Dr. William Price (1800-1893) led a highly eccentric life. Some details from an article about him on bbc.co.uk:
- He "ate no meat, drank mainly champagne, eschewed the wearing of socks and prescribed a vegetarian diet for his patients instead of medicine."
- He had a liking for outlandish costume, "notably a fox-skin headdress with the legs and tails hanging down over his shoulders and back."
- "He became fascinated by the old druidic rites and even held druidic ceremonies at the rocking stone outside Pontypridd."
Price in 1884 wearing his druid attire. Source: MarkBerePeterson.com
However, his main claim to fame is that he helped to bring about the legalization of cremation in Britain.

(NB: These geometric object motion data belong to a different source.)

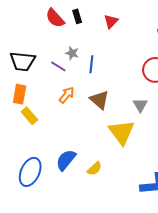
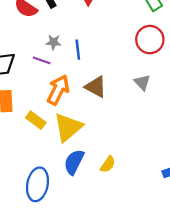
orange arrow: (67, 95) -> (58, 90), size x1.5
yellow rectangle: (29, 116) -> (36, 120), moved
yellow triangle: (122, 132) -> (68, 127), moved, turned 40

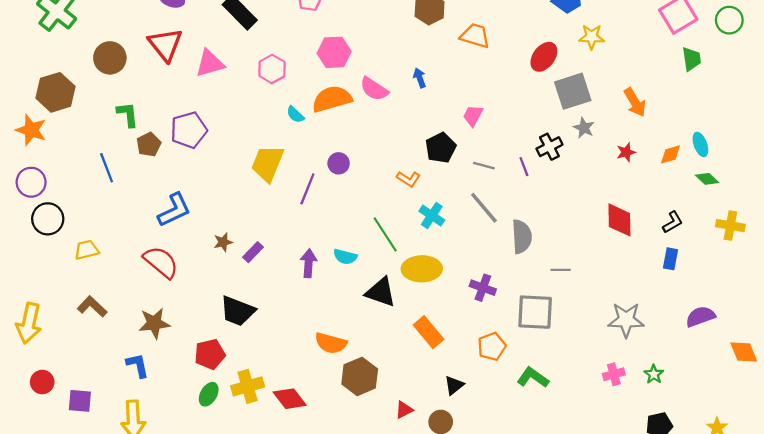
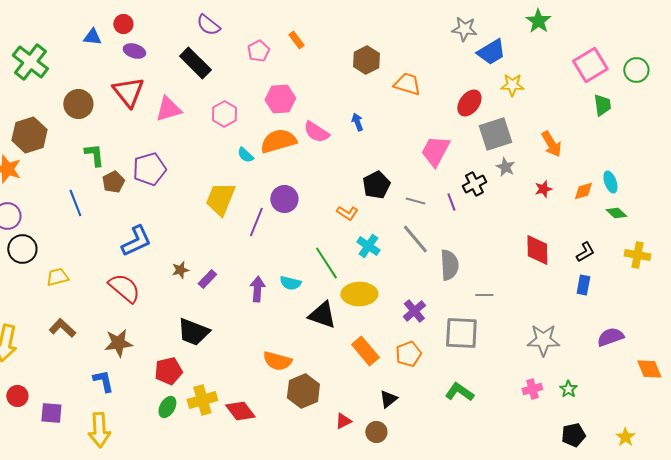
pink trapezoid: (473, 116) -> (435, 151), moved, size x1.6
purple circle: (339, 163) -> (284, 199), size x1.4
purple cross: (483, 288) -> (414, 311), turned 30
orange pentagon: (492, 346) -> (408, 354), moved

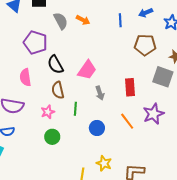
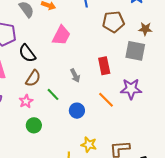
pink trapezoid: (87, 70) -> (61, 35), moved
brown semicircle: (58, 90) -> (33, 78), turned -126
green line: (75, 109) -> (53, 94), turned -40
purple star: (153, 114) -> (131, 89), turned 30

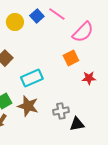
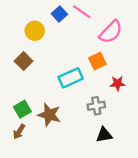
yellow circle: (15, 22) -> (35, 31), moved
cyan rectangle: (32, 78) -> (71, 78), moved
gray cross: (61, 111) -> (96, 106), moved

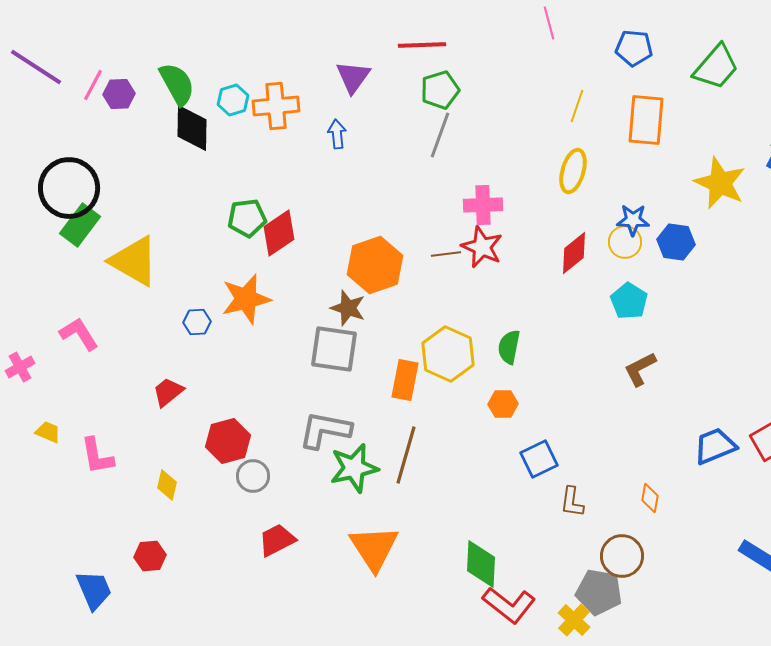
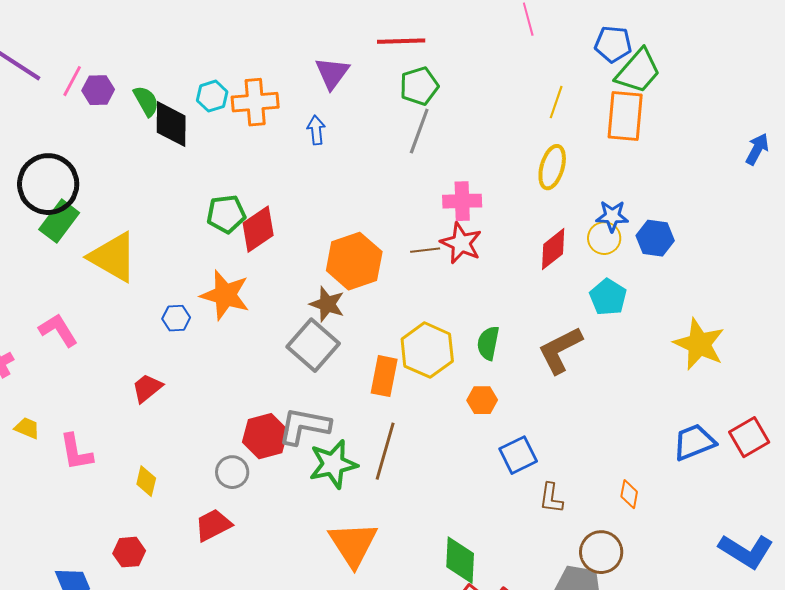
green trapezoid: (716, 67) -> (638, 71), moved
green semicircle: (177, 84) -> (146, 101), moved, size x0.7
yellow star: (720, 183) -> (699, 344), moved
orange star: (246, 299) -> (225, 295), turned 30
gray square: (334, 349) -> (313, 345), turned 33
brown L-shape: (640, 369) -> (560, 350), moved, size x1.4
red hexagon: (228, 441) -> (265, 436), moved
red trapezoid: (277, 540) -> (213, 525), moved

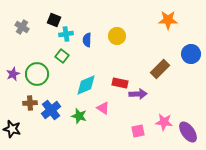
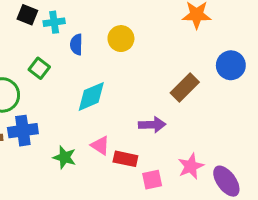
cyan cross: (66, 34) -> (54, 22), moved
red rectangle: (120, 83) -> (125, 159), moved
cyan diamond: (86, 85) -> (91, 96), moved
blue cross: (51, 110) -> (23, 131), moved, turned 30
pink star: (164, 122) -> (191, 166), turned -30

Supporters of cremation had been trying to get it legalized throughout the nineteenth century. But Price caused the issue to come to a head by burning the body of his five-month-old son, Jesus Christ, on a funeral pyre, after the child had died a natural death. Yes, he had named his son Jesus Christ, or "Iesu Grist" in Welsh.
Price was arrested and charged with the crime of illegal cremation. His eventual acquittal led directly to the passage of the Cremation Act, which made it legal to burn bodies in Britain.
When Price himself died in 1893 he was cremated on a giant funeral pyre as thousands of spectators watched.
However, it's worth noting that while cremation is now legal (and commonplace) in the UK and USA, open-air pyres aren't legal, as far as I know.